PhraseHunter::StatisticsEngine Class Reference

Class that provides functionality to do statistical calculations on a corpus. More...

#include <statistics.h>

Collaboration diagram for PhraseHunter::StatisticsEngine:


Public Member Functions
	StatisticsEngine (SearchEngine , ContextReader , SQLitePP::SqliteDB &db)
	Constructor. Should not be called directly. Instead, use CorpusManager::statisticsEngine().
	~StatisticsEngine ()
unsigned int	rank (TokenPtr) const
	Returns the rank of a Token.
unsigned int	overallFrequency (TokenPtr) const
	Returns the frequency count of a Token.
unsigned int	frequency_x_intersection_y (TokenPtr, TokenPtr) const
	Returns the frequency count of the intersection of two Token. The size of the intersection is determined by the number of times the offsets of the two tokens are not further apart than getContextSize().
double	relative_frequency (TokenPtr) const
	Returns the relative frequency of the Token.
double	mle_x_intersection_y (TokenPtr, TokenPtr) const
	Returns the probability of the intersection of two tokens according to maximum likelyhood estimation.
double	mle_x_given_y (TokenPtr, TokenPtr) const
	Returns the probability of one Token occuring given the other had occurred according to maximum likelyhood estimation.
unsigned int	getSizeOfSampleSpace () const
	Returns the size of the sample space, i.e. the number of all word tokens and everything else that is considered a token.
int	getContextSize () const
	Returns the max number of bytes two Tokens may be apart to be considered intersecting.
double	getAverageWordLength () const
	Returns the average word length in bytes.
unsigned int	getNumberOfDocuments () const
	Returns the number of Documents in the corpus.
unsigned int	getNumberOfTypes () const
	Returns the number of word types (and everything else considered a token) as opposed to word tokens.
void	setNumberContextWords (int words)
	Set how large the context may be within which two tokens may be considered intersecting.
std::map< schma::UnicodePtr, int >	getContextVector (TokenPtr t, int contextlen) const
	Get all context strings for a particular Token.
double	mutual_information (const TokenPtr &token, const std::map< schma::UnicodePtr, int > &contextVec, schma::UnicodePtr context) const
	Returns the pointwise mutual information of a Token and a particular context.
double	similarity (TokenPtr t1, TokenPtr t2, int contextlen) const
	Calculate the similarity between two tokens.
std::multimap< double, TokenPtr >	similarTokens (TokenPtr t, int contextlen) const
	Find all Tokens that are semantically similar to a particular Token.
Static Public Member Functions
static unsigned int	sizeOfDocSet (const TokenVector &)
Private Member Functions
unsigned	freq_intersection_in_doc (const PositionList &, const PositionList &) const
TokenVector	getCandidates (TokenPtr) const
std::pair< unsigned int, unsigned int >	contextBounds (unsigned int position, int numWord) const
Private Attributes
unsigned int	m_sizeOfSampleSpace
double	m_averageWordLength
unsigned int	m_numberOfDocuments
unsigned int	m_numberOfTypes
unsigned int	m_contextWindow
SearchEngine *	m_searcher
ContextReader *	m_reader
SQLitePP::SqliteDB &	m_db
Static Private Attributes
static const int	MAX_CANDIDATES = 1000
static const int	MAX_DEPENDENTS = 20

Detailed Description

Class that provides functionality to do statistical calculations on a corpus.

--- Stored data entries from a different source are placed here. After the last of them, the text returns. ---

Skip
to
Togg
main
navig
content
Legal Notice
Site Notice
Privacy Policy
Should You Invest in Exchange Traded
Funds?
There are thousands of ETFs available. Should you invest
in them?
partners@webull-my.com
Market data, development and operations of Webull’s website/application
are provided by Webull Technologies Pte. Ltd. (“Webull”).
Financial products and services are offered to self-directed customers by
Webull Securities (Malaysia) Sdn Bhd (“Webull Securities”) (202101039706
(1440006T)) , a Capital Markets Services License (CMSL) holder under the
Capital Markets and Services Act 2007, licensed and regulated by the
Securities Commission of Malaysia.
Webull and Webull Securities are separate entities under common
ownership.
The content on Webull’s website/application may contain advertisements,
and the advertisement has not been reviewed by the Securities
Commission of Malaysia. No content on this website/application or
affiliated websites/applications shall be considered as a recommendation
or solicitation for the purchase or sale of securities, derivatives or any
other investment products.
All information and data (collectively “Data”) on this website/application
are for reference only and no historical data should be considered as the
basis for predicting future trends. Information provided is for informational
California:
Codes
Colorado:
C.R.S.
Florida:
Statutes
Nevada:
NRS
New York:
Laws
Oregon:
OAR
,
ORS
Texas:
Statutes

Definition at line 32 of file statistics.h.

Constructor & Destructor Documentation

PhraseHunter::StatisticsEngine::StatisticsEngine	(	SearchEngine *	,
		ContextReader *	,
		SQLitePP::SqliteDB &	db
	)

Constructor. Should not be called directly. Instead, use CorpusManager::statisticsEngine().

Definition at line 61 of file statistics.cpp.

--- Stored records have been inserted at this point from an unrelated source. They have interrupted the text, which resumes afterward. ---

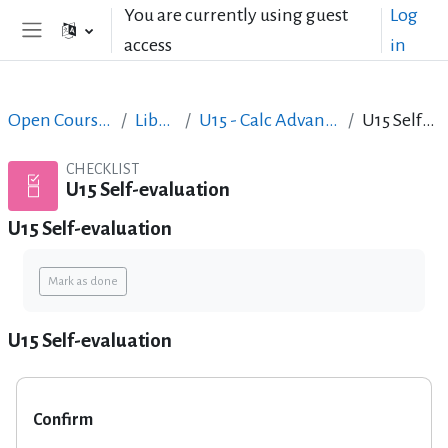
Skip to main content
You are currently using guest
Log
access
in
Side panel
Open Courses in English
LibreOffice
U15 - Calc Advanced & Mail Merge
U15 Self-evaluation
CHECKLIST
U15 Self-evaluation
U15 Self-evaluation
Completion requirements
Mark as done
U15 Self-evaluation
Confirm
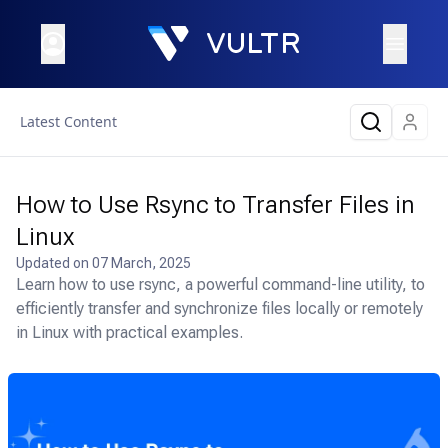
Latest Content
How to Use Rsync to Transfer Files in
Linux
Updated on
07 March, 2025
Learn how to use rsync, a powerful command-line utility, to
efficiently transfer and synchronize files locally or remotely
in Linux with practical examples.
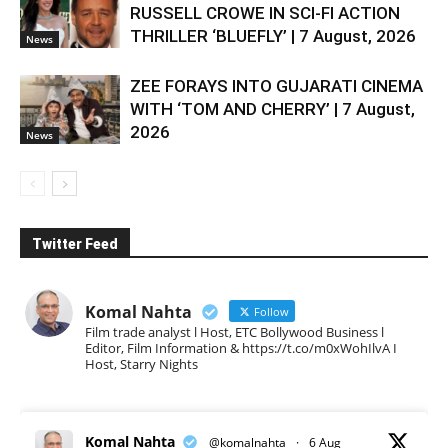
RUSSELL CROWE IN SCI-FI ACTION
THRILLER ‘BLUEFLY’ | 7 August, 2026
News
ZEE FORAYS INTO GUJARATI CINEMA
WITH ‘TOM AND CHERRY’ | 7 August,
2026
News
Twitter Feed
Komal Nahta
Follow
Film trade analyst l Host, ETC Bollywood Business l
Editor, Film Information & https://t.co/m0xWohIlvA I
Host, Starry Nights
Komal Nahta
@komalnahta
·
6 Aug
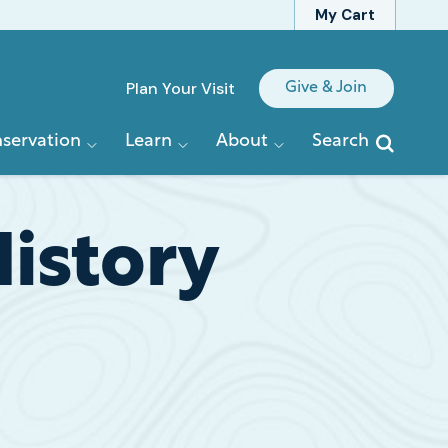
My Cart
Quick
Plan Your Visit
Give & Join
Links
servation
Learn
About
Search
History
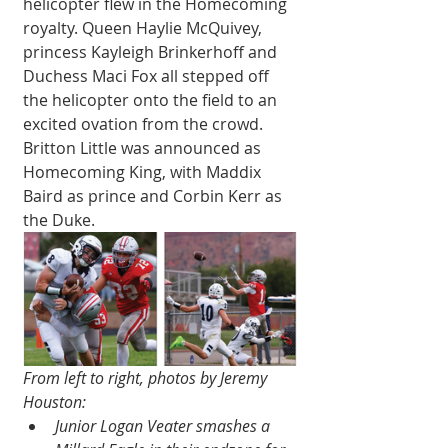
helicopter flew in the Homecoming 
royalty. Queen Haylie McQuivey, 
princess Kayleigh Brinkerhoff and 
Duchess Maci Fox all stepped off 
the helicopter onto the field to an 
excited ovation from the crowd. 
Britton Little was announced as 
Homecoming King, with Maddix 
Baird as prince and Corbin Kerr as 
the Duke. 
From left to right, photos by Jeremy 
Houston:
Junior Logan Veater smashes a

References SQLitePP::ResultIterator::get(), m_averageWordLength, m_contextWindow, m_db, m_numberOfDocuments, m_numberOfTypes, m_sizeOfSampleSpace, and SQLitePP::SqliteDB::statement().

PhraseHunter::StatisticsEngine::~StatisticsEngine ( ) [inline]

Definition at line 37 of file statistics.h.

Member Function Documentation

unsigned int PhraseHunter::StatisticsEngine::rank ( TokenPtr ) const

Returns the rank of a Token.

Definition at line 86 of file statistics.cpp.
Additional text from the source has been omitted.